Memory Leak in Python Applications
ajitdhulam
Posted on April 24, 2021
In this article we cover what is a memory leak, what causes a memory leak, and how it handles in python, additionally, we see the benefits of using python in terms of Memory leak
Memory Leak:
The memory leak is a problem, when memory creates for any variable, references, objects and forgot to delete it, later they create an issue to programs like daemons and servers which never terminate.
When a program is running, it gathers memory from RAM independent of language but depends on the computer and OS architecture being used in a system.
Program Memory divided into 4 types as shown in image 1.1
• The first one is Instruction to keep the instructions provided via our code.
• Next one is Data which stores the variable may be local or global.
• Third one is important i.e., Stack which is used in the running time e.g., executing methods/function, loop, recursions, etc.
• The Last one is heap memory which allocates the memory for dynamic allocations such as malloc, calloc, or reassigning the values.
The Instructions and Data blocks consume a fixed amount of memory at the start of the execution of the program. But Stack and Heap's blocks vary in terms of memory consumption.
During a program life cycle there will be frequent writes and wipes in memory such as calling the functions, executing the loops, opening the files, redirecting the pages, and many more.
In primitive languages like C and java, there are 2 statuses namely Consumed and Free, suppose we created one variable certain memory will be allocated. while allocating memory, the interpreter indicates the variable is in consumed status, once the program executed successfully free up the memory for that variable, by assigning the free status for that variable. At this point no memory wastage, but due to some problem or some reason, the memory for that variable was not free so it causes the memory leak problem.
To rectify and fix them we need the to measure memory used by each piece of code i.e., memory profiling.
Memory leak in Python:
In Python everything is an object, python frequently uses the 2 sub memory blocks, Heap Memory and Stack Memory to store the function, data, variables, and objects, etc.
Stack memory is used to store the methods, variables, and Heap memory used to store the actual objects (e.g., integer values), by default, the program executes from the main method.
def f2(x):
x = x + 1
return x
def f1(x):
x = x*2
y = f2(x)
return y
if __name__ == '__main__':
y = 5
z = f1(y)
Concerning the example, we show as diagrammatically
Here, as per the rule main method start to execute first and allocate memory for that in stack space along with variables that are present in the main method, i.e., y = 5, so 5 is the object stored in the heap memory and reference stored at y position in stack space.

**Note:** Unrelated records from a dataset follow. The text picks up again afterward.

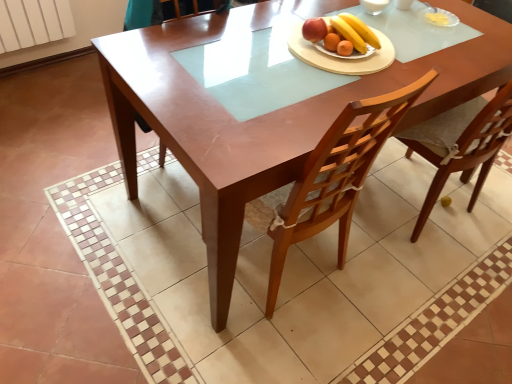 You are a GUI agent. You are given a task and a screenshot of the screen. Output one action in this format:
    pyautogui.click(x=<x>, y=<y>)
    Task: Click on the vacant region in front of wooden table at center
    This screenshot has width=512, height=384.
    Given the screenshot: What is the action you would take?
    pyautogui.click(x=313, y=326) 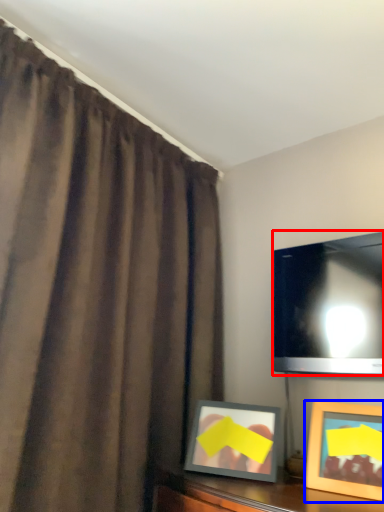 Question: Among these objects, which one is nearest to the camera, television (highlighted by a red box) or picture frame (highlighted by a blue box)?

Choices:
 (A) television
 (B) picture frame

Answer: (B) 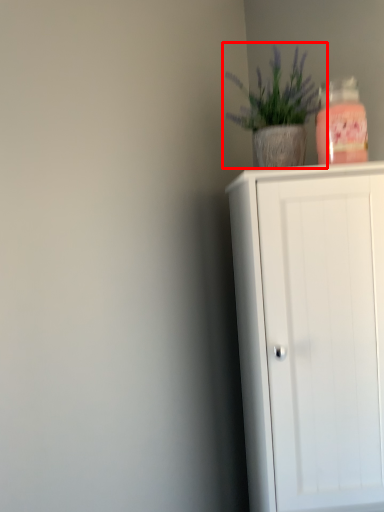 Question: Where is houseplant (annotated by the red box) located in relation to cupboard in the image?

Choices:
 (A) right
 (B) left

Answer: (B) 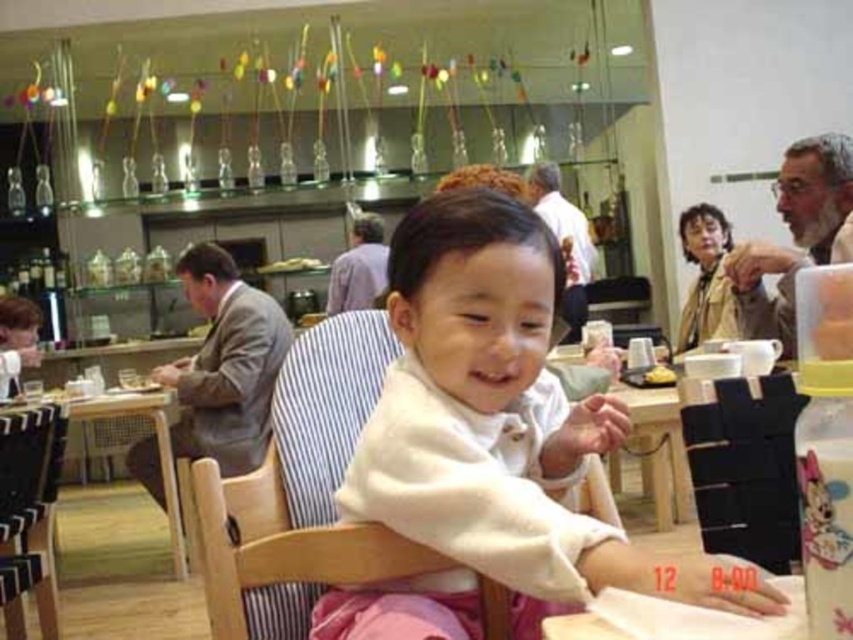 You are a photographer setting up for a group photo. You need to ensure that the wooden chair at center and the white shirt at upper center are both in frame. Given that the camera can only capture objects up to the width of the wider object, will both fit within the camera frame?

The wooden chair at center is narrower than the white shirt at upper center, so the camera frame can accommodate both since it can capture up to the width of the wider object, which is the white shirt at upper center.

Based on the photo, you are a photographer adjusting your camera settings to capture the scene. You notice a point marked at coordinates (x=706, y=278). What object is located at this specific coordinate in the image?

The point at coordinates (x=706, y=278) corresponds to the matte beige sweater at upper right.

You are a photographer taking a picture of the scene. You notice the matte beige sweater at upper right and the white shirt at upper center. Which object is positioned more towards the right side of the image?

The matte beige sweater at upper right is positioned more towards the right side of the image compared to the white shirt at upper center. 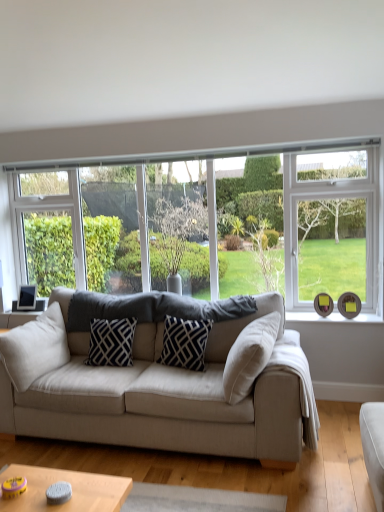 The width and height of the screenshot is (384, 512). What are the coordinates of `empty space that is ontop of navy blue fabric pillow at center, the 3th pillow in the left-to-right sequence (from a real-world perspective)` in the screenshot? It's located at (186, 318). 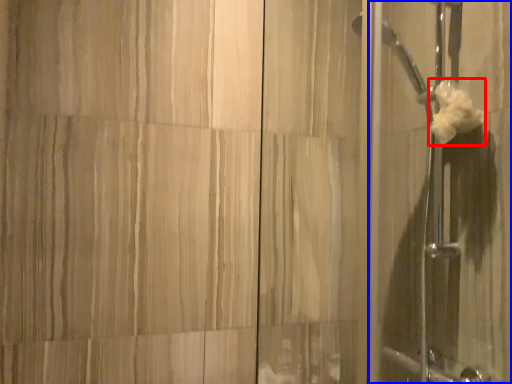 Question: Among these objects, which one is farthest to the camera, flower (highlighted by a red box) or screen door (highlighted by a blue box)?

Choices:
 (A) flower
 (B) screen door

Answer: (A) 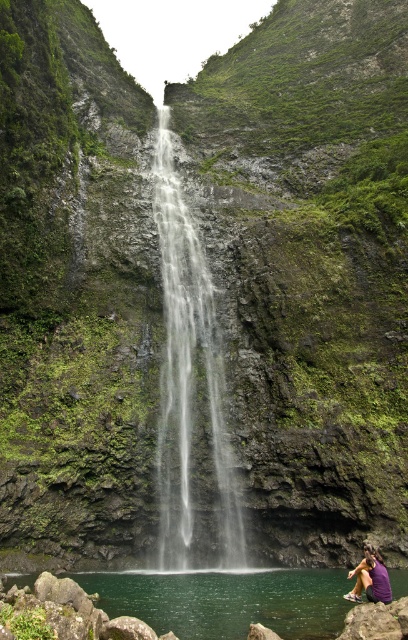 Which is behind, point (214, 445) or point (383, 582)?

Positioned behind is point (214, 445).

Which is above, clear water at center or purple fabric at lower right?

Positioned higher is clear water at center.

Between point (192, 525) and point (367, 561), which one is positioned in front?

Point (367, 561) is more forward.

Identify the location of clear water at center. The height and width of the screenshot is (640, 408). (188, 381).

Who is lower down, clear water at center or green liquid water at lower center?

green liquid water at lower center

Is point (181, 442) farther from camera compared to point (232, 579)?

Yes, it is behind point (232, 579).

Which is behind, point (232, 515) or point (195, 580)?

Point (232, 515)

I want to click on clear water at center, so [188, 381].

Who is positioned more to the left, green liquid water at lower center or purple fabric at lower right?

Positioned to the left is green liquid water at lower center.

The image size is (408, 640). I want to click on green liquid water at lower center, so click(226, 600).

Image resolution: width=408 pixels, height=640 pixels. I want to click on green liquid water at lower center, so click(x=226, y=600). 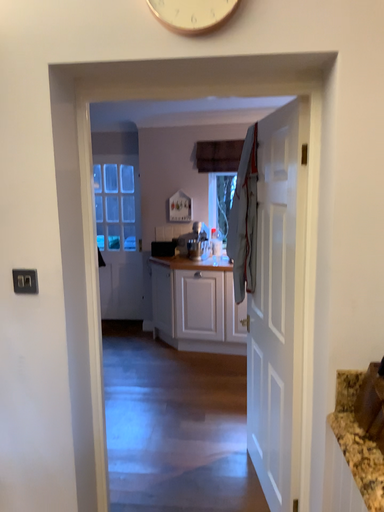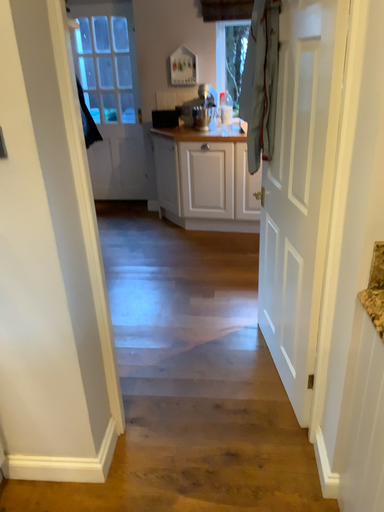 Question: Which way did the camera rotate in the video?

Choices:
 (A) rotated upward
 (B) rotated downward

Answer: (B) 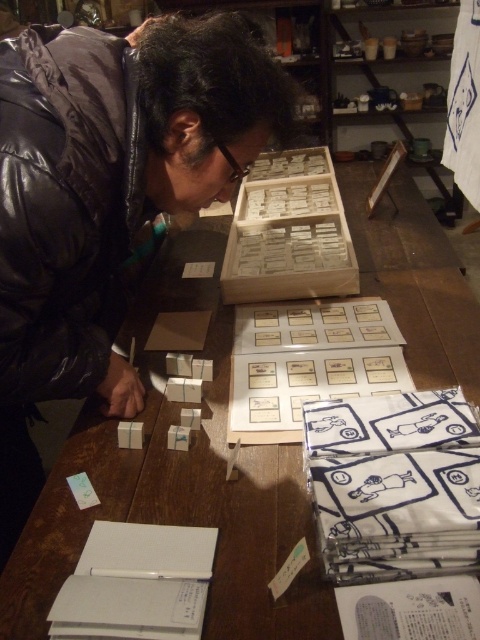 Between matte black jacket at center and wooden box at upper center, which one appears on the left side from the viewer's perspective?

From the viewer's perspective, matte black jacket at center appears more on the left side.

Is matte black jacket at center thinner than wooden box at upper center?

Incorrect, matte black jacket at center's width is not less than wooden box at upper center's.

Locate an element on the screen. matte black jacket at center is located at coordinates (107, 198).

Does matte black jacket at center have a smaller size compared to transparent plastic glasses at center?

Incorrect, matte black jacket at center is not smaller in size than transparent plastic glasses at center.

Does point (128, 52) come in front of point (223, 156)?

That is True.

The height and width of the screenshot is (640, 480). Identify the location of matte black jacket at center. (107, 198).

Is wooden box at upper center to the left of transparent plastic glasses at center from the viewer's perspective?

In fact, wooden box at upper center is to the right of transparent plastic glasses at center.

Is point (298, 150) positioned after point (218, 140)?

Yes, point (298, 150) is behind point (218, 140).

Is point (311, 272) closer to camera compared to point (223, 147)?

No, it is behind (223, 147).

Find the location of `wooden box at upper center`. wooden box at upper center is located at coordinates (288, 232). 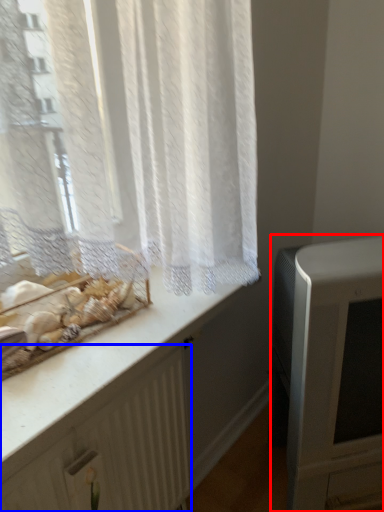 Question: Which object appears farthest to the camera in this image, appliance (highlighted by a red box) or radiator (highlighted by a blue box)?

Choices:
 (A) appliance
 (B) radiator

Answer: (A) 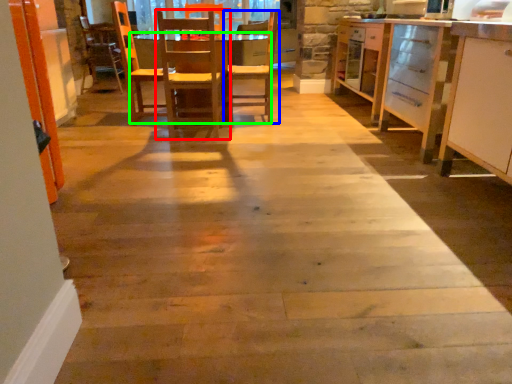 Question: Which object is positioned closest to chair (highlighted by a red box)? Select from chair (highlighted by a blue box) and table (highlighted by a green box).

Choices:
 (A) chair
 (B) table

Answer: (A) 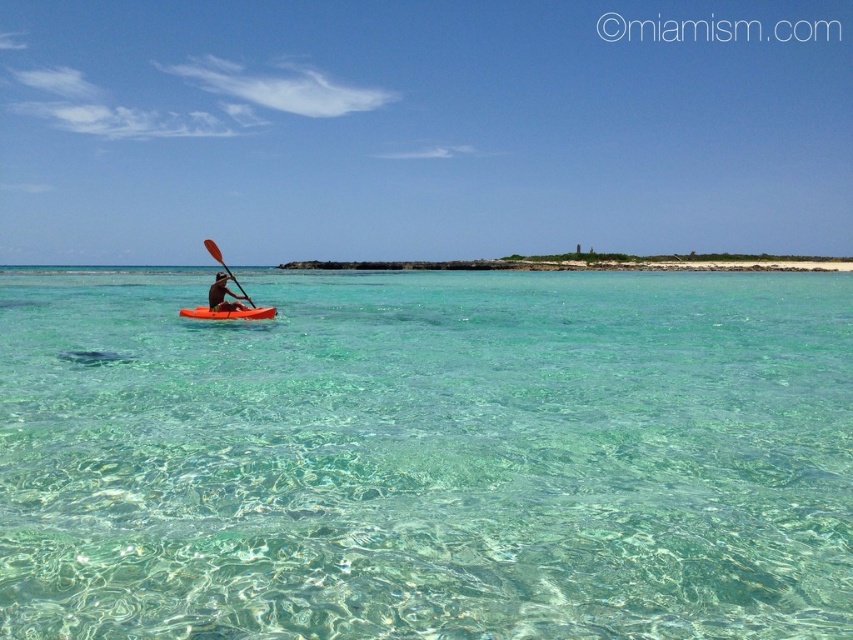 Image resolution: width=853 pixels, height=640 pixels. Describe the element at coordinates (223, 296) in the screenshot. I see `matte orange kayak at center` at that location.

At what (x,y) coordinates should I click in order to perform the action: click on matte orange kayak at center. Please return your answer as a coordinate pair (x, y). This screenshot has width=853, height=640. Looking at the image, I should click on (223, 296).

Is point (263, 307) behind point (236, 284)?

Yes, it is.

Does orange plastic canoe at center have a greater height compared to wooden paddle at center?

In fact, orange plastic canoe at center may be shorter than wooden paddle at center.

The width and height of the screenshot is (853, 640). What are the coordinates of `orange plastic canoe at center` in the screenshot? It's located at (228, 314).

Does clear glassy water at center have a smaller size compared to matte orange kayak at center?

No.

How far apart are clear glassy water at center and matte orange kayak at center?

A distance of 28.97 feet exists between clear glassy water at center and matte orange kayak at center.

Who is more distant from viewer, (434,552) or (210,285)?

Positioned behind is point (210,285).

Identify the location of clear glassy water at center. The image size is (853, 640). (426, 456). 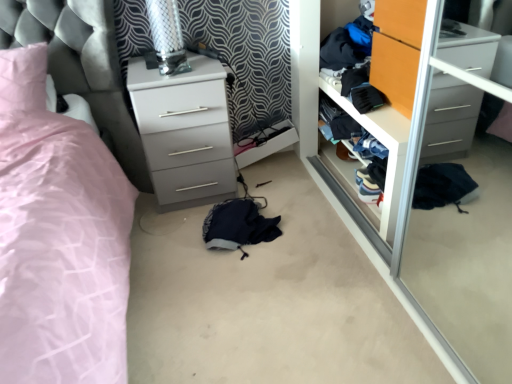 Question: From a real-world perspective, is white glossy chest of drawers at center above or below wooden closet door at center?

Choices:
 (A) below
 (B) above

Answer: (B)

Question: Is point (166, 180) closer or farther from the camera than point (371, 218)?

Choices:
 (A) closer
 (B) farther

Answer: (B)

Question: Estimate the real-world distances between objects in this image. Which object is farther from the wooden closet door at center?

Choices:
 (A) navy blue fabric at center
 (B) white glossy chest of drawers at center
 (C) orange wood wardrobe at center

Answer: (B)

Question: Estimate the real-world distances between objects in this image. Which object is farther from the wooden closet door at center?

Choices:
 (A) navy blue fabric at center
 (B) orange wood wardrobe at center
 (C) white glossy chest of drawers at center

Answer: (C) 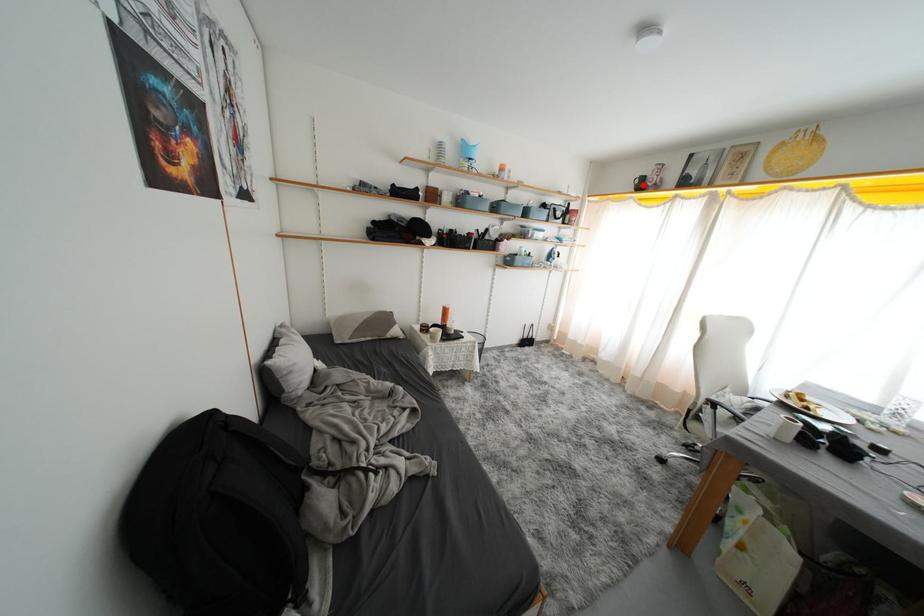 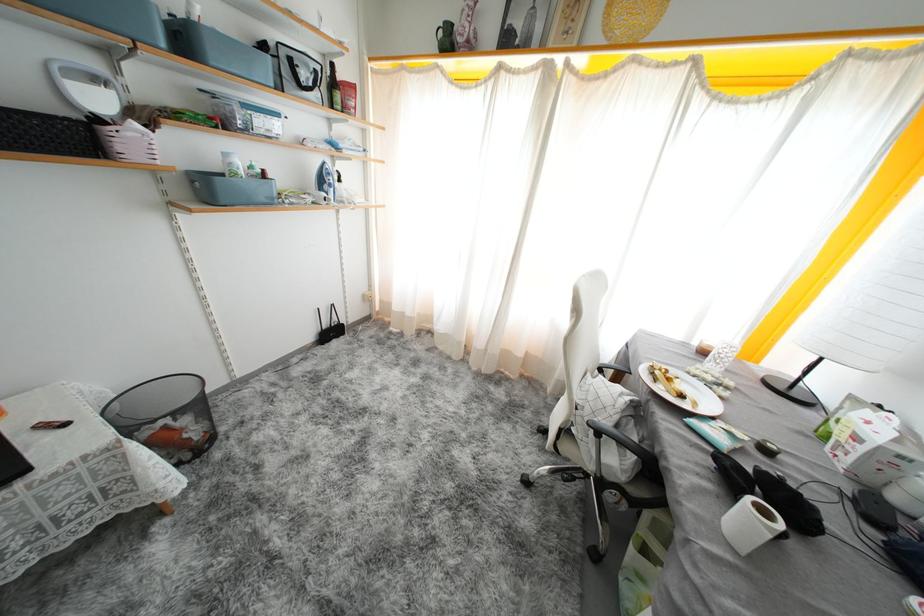 The point at the highlighted location is marked in the first image. Where is the corresponding point in the second image?

(446, 37) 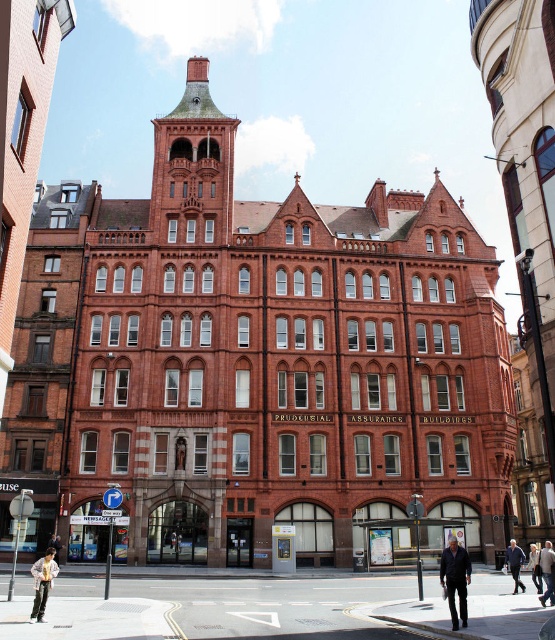 Question: Is light beige fabric coat at lower right bigger than light brown leather jacket at lower left?

Choices:
 (A) yes
 (B) no

Answer: (A)

Question: Is dark blue jeans at lower center to the left of light beige fabric jacket at lower right from the viewer's perspective?

Choices:
 (A) no
 (B) yes

Answer: (B)

Question: Which object is the closest to the light beige fabric coat at lower right?

Choices:
 (A) light beige fabric jacket at lower right
 (B) blue denim jacket at lower right
 (C) light brown leather pants at lower left
 (D) dark blue jeans at lower center

Answer: (A)

Question: Which of these objects is positioned farthest from the light brown leather pants at lower left?

Choices:
 (A) blue denim jacket at lower right
 (B) light brown leather jacket at lower left

Answer: (A)

Question: In this image, where is light brown leather pants at lower left located relative to light brown leather jacket at lower left?

Choices:
 (A) right
 (B) left

Answer: (A)

Question: Which object is the closest to the light brown leather pants at lower left?

Choices:
 (A) blue denim jacket at lower right
 (B) light brown leather jacket at lower left

Answer: (B)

Later it calls the f1() function so another memory block will create in the stack and x variable created with a new object that goes to heap space same for other functions, 3 methods are called and memory gets allocated for each of them along with references for the objects, note that there is variable x in both functions f1() and f2() however they do not override the values of each other since there placed in different stack place.
On completion of the f2() function return value is handed over to y and remove the references of all the variables and remove the memory block from stack space.
The same happens when f1() returns, note that there is no variable referring to 10, so this is termed as a memory leak.
will see what happened in python if no variable point to any object, how we can delete that!!
Approaches to remove the memory leaks:
Let us take the same example when the program executes, the interpreter maintains the table where it keeps the track of object and number of references.
Object | Number of references |
---|---|
5 | 1 |
10 | 1 |
11 | 1 |
Table:1.0 when the program executes all the functions.
Object | Number of references |
---|---|
5 | 1 |
10 | 1 |
11 | 1 |
Table:1.1 when f2() finish.
Object | Number of references |
---|---|
5 | 1 |
10 | 0 (Dead Object) |
11 | 1 |
Table:1.2 when all(main, f1(), f2()) function finish.
As per table 1.0 and 1.1, all the 3 objects have a reference but after f1() finish the execution, object 10 has 0 references that mean the program not using object 10 anymore, and it's also called a Dead object.
Python has an internal mechanism called Garbage Collector (GC), it runs as soon as the reference count becomes 0, it removes the dead object from memory and frees up that block. The algorithm used for Garbage Collection is called Reference Counting.
Code Snippets:
import weakref
def f2(x):
x = x + 1
return x
def f1(x):
x = x*2
y = f2(x)
return y
if __name__ == '__main__':
y = 5
z = f1(y)
print("Memory location", id(f1))
r = weakref.ref(f1)
print(r)
f1 = None
print(r)
Memory location 2072240612264
<weakref at 0x000001E27B25B138; to 'function' at 0x000001E27B2A63A8 (f1)>
<weakref at 0x000001E27B25B138; dead>
Here, I modify code to get or retrieve the references of the f2() function, So removed the reference of f2() by assigning it to None then after that f2() is in a dead object as result, so the garbage collector removes the memory for that automatically.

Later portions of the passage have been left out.